L’endettement total de la Tunisie a poursuivi sa hausse en 2025, mais à un rythme moins soutenu qu’une année auparavant. Selon le Rapport annuel 2025 de la Banque Centrale de Tunisie (BCT), l’encours global de la dette a progressé de 3,9 %, contre 4,5 % en 2024.
Cette décélération s’explique principalement par la baisse plus marquée de l’endettement extérieur, dont l’encours a reculé de 9,9 %, après une diminution de 6,6 % en 2024. Dans le même temps, la croissance de la dette intérieure s’est légèrement modérée, passant de 9,8 % à 9,6 %, pour atteindre 199.254 millions de dinars (MD).

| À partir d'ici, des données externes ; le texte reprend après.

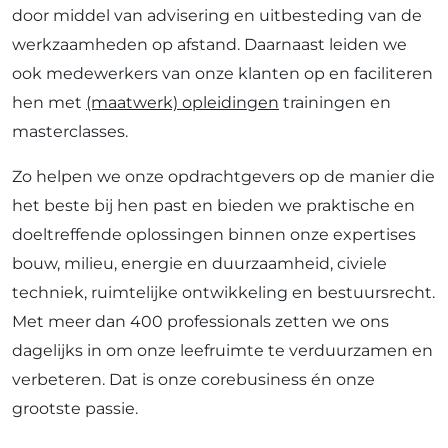
door middel van advisering en uitbesteding van de
werkzaamheden op afstand. Daarnaast leiden we
ook medewerkers van onze klanten op en faciliteren
hen met
(maatwerk) opleidingen
trainingen en
masterclasses.
Zo helpen we onze opdrachtgevers op de manier die
het beste bij hen past en bieden we praktische en
doeltreffende oplossingen binnen onze expertises
bouw, milieu, energie en duurzaamheid, civiele
techniek, ruimtelijke ontwikkeling en bestuursrecht.
Met meer dan 400 professionals zetten we ons
dagelijks in om onze leefruimte te verduurzamen en
verbeteren. Dat is onze corebusiness én onze
grootste passie.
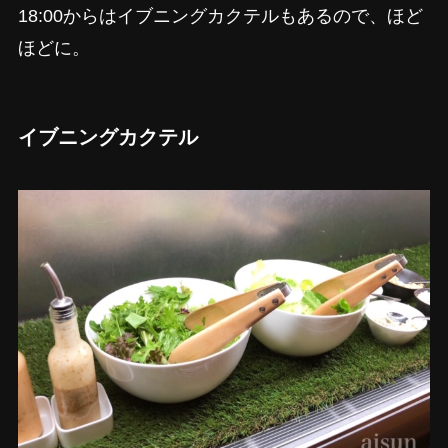
18:00からはイブニングカクテルもあるので、ほど
ほどに。
イブニングカクテル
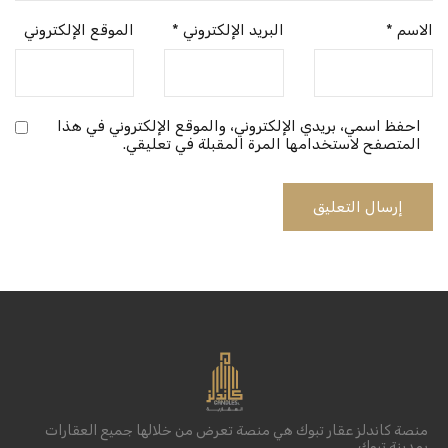
الاسم
*
البريد الإلكتروني
*
الموقع الإلكتروني
احفظ اسمي، بريدي الإلكتروني، والموقع الإلكتروني في هذا
المتصفح لاستخدامها المرة المقبلة في تعليقي.
منصة كاندلز عقار تبوك هي منصة تعرض من خلالها جميع العقارات
بمدينة تبوك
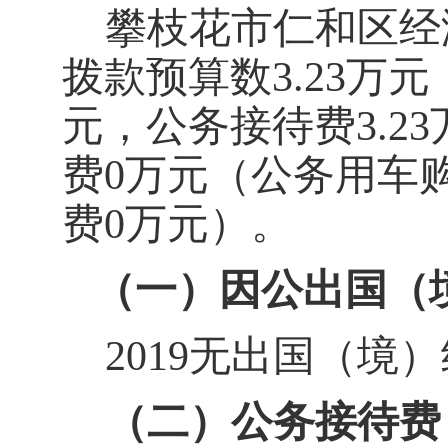
攀枝花市仁和区经济
拨款预算数3.23万
元，公务接待费3.2
费0万元（公务用车
费0万元）。
（一）因公出国（
2019
无出国（境）
（二）公务接待费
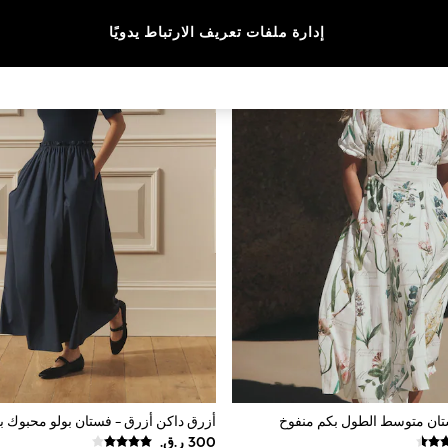
إدارة ملفات تعريف الارتباط يدويًا
تان متوسط الطول بكم منفوخ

La BCT attribue ce ralentissement de l’endettement intérieur notamment à une progression moins rapide de la dette de l’État (+21,6 % contre +24 % en 2024), ainsi qu’à une évolution plus modérée de l’endettement des autres agents économiques non financiers (+3,3 % contre +3,6 %).
De son côté, l’endettement extérieur a poursuivi la tendance baissière amorcée en 2023 pour s’établir à 67.160 MD à la fin de 2025. Cette évolution résulte principalement de remboursements du principal de la dette extérieure à long terme supérieurs aux nouveaux financements mobilisés durant l’année, auxquels s’ajoute un effet de change défavorable lié aux fluctuations du dinar face aux principales devises d’endettement.
Le rapport souligne également une transformation progressive de la structure de l’endettement total, avec un poids croissant de la dette intérieure. Celle-ci représente désormais près de 75 % de l’encours global, contre 71 % en 2024 et 67 % en 2023.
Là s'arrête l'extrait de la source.